[Dataset content — start]
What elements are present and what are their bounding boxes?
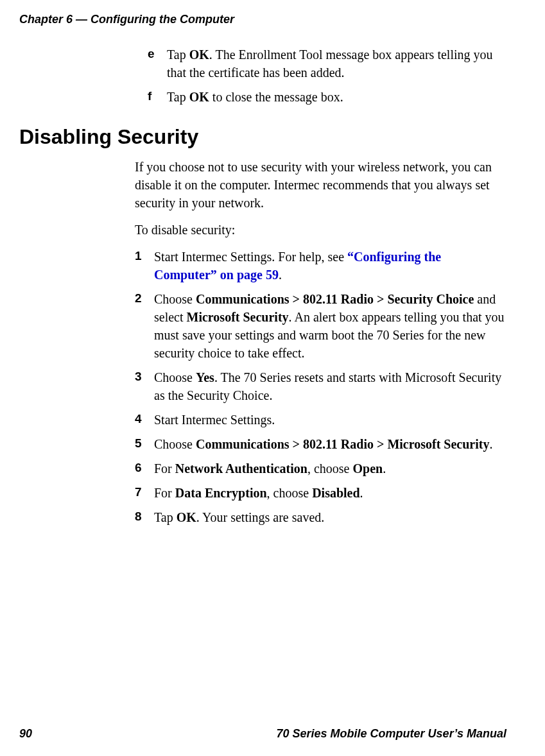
list-item-text: Choose Communications > 802.11 Radio > M… — [154, 435, 506, 453]
list-item-text: Choose Communications > 802.11 Radio > S… — [154, 290, 506, 362]
page-footer: 90 70 Series Mobile Computer User’s Manu… — [19, 727, 506, 741]
page-number: 90 — [19, 727, 32, 741]
list-item: 5Choose Communications > 802.11 Radio > … — [135, 435, 506, 453]
list-item-marker: 4 — [135, 411, 154, 429]
section-heading: Disabling Security — [19, 125, 506, 149]
paragraph: To disable security: — [135, 221, 506, 239]
manual-title: 70 Series Mobile Computer User’s Manual — [277, 727, 506, 741]
list-item-marker: f — [148, 88, 167, 106]
page: Chapter 6 — Configuring the Computer eTa… — [0, 0, 545, 756]
list-item-marker: 1 — [135, 248, 154, 284]
list-item-marker: 5 — [135, 435, 154, 453]
alpha-list: eTap OK. The Enrollment Tool message box… — [148, 46, 506, 106]
list-item-text: Choose Yes. The 70 Series resets and sta… — [154, 368, 506, 404]
list-item: 6For Network Authentication, choose Open… — [135, 460, 506, 477]
numbered-list: 1Start Intermec Settings. For help, see … — [135, 248, 506, 526]
list-item-text: For Data Encryption, choose Disabled. — [154, 484, 506, 502]
chapter-header: Chapter 6 — Configuring the Computer — [19, 13, 506, 26]
list-item: 4Start Intermec Settings. — [135, 411, 506, 429]
list-item-marker: 2 — [135, 290, 154, 362]
paragraph: If you choose not to use security with y… — [135, 158, 506, 212]
list-item-text: Start Intermec Settings. For help, see “… — [154, 248, 506, 284]
list-item: 1Start Intermec Settings. For help, see … — [135, 248, 506, 284]
list-item-text: For Network Authentication, choose Open. — [154, 460, 506, 477]
list-item-marker: 7 — [135, 484, 154, 502]
list-item: 8Tap OK. Your settings are saved. — [135, 508, 506, 526]
list-item-marker: 3 — [135, 368, 154, 404]
list-item-text: Tap OK. Your settings are saved. — [154, 508, 506, 526]
list-item-text: Start Intermec Settings. — [154, 411, 506, 429]
list-item: fTap OK to close the message box. — [148, 88, 506, 106]
list-item-text: Tap OK. The Enrollment Tool message box … — [167, 46, 506, 82]
list-item: eTap OK. The Enrollment Tool message box… — [148, 46, 506, 82]
list-item-marker: e — [148, 46, 167, 82]
list-item-marker: 8 — [135, 508, 154, 526]
list-item: 2Choose Communications > 802.11 Radio > … — [135, 290, 506, 362]
list-item: 3Choose Yes. The 70 Series resets and st… — [135, 368, 506, 404]
list-item-text: Tap OK to close the message box. — [167, 88, 506, 106]
list-item-marker: 6 — [135, 460, 154, 477]
list-item: 7For Data Encryption, choose Disabled. — [135, 484, 506, 502]
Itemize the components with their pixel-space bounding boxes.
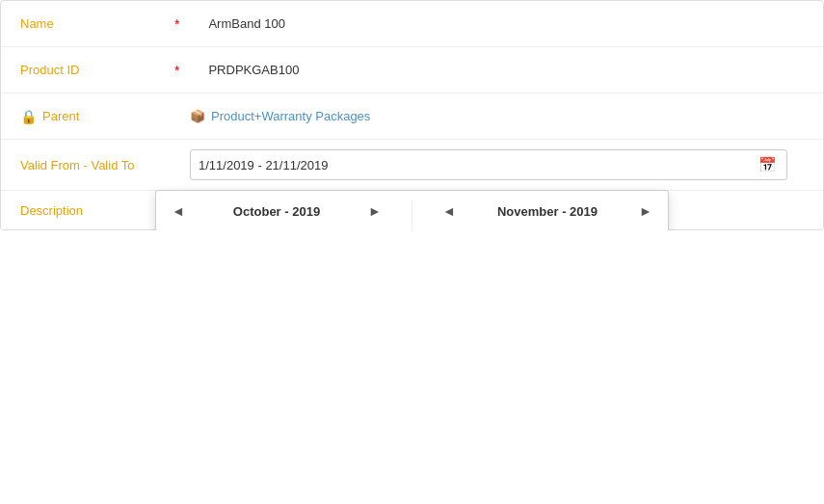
[Dataset content — finish]
* _Brief_
Across the entries above, how many lines include the word "Communications"? Give only the number.

* _Expected answer_
4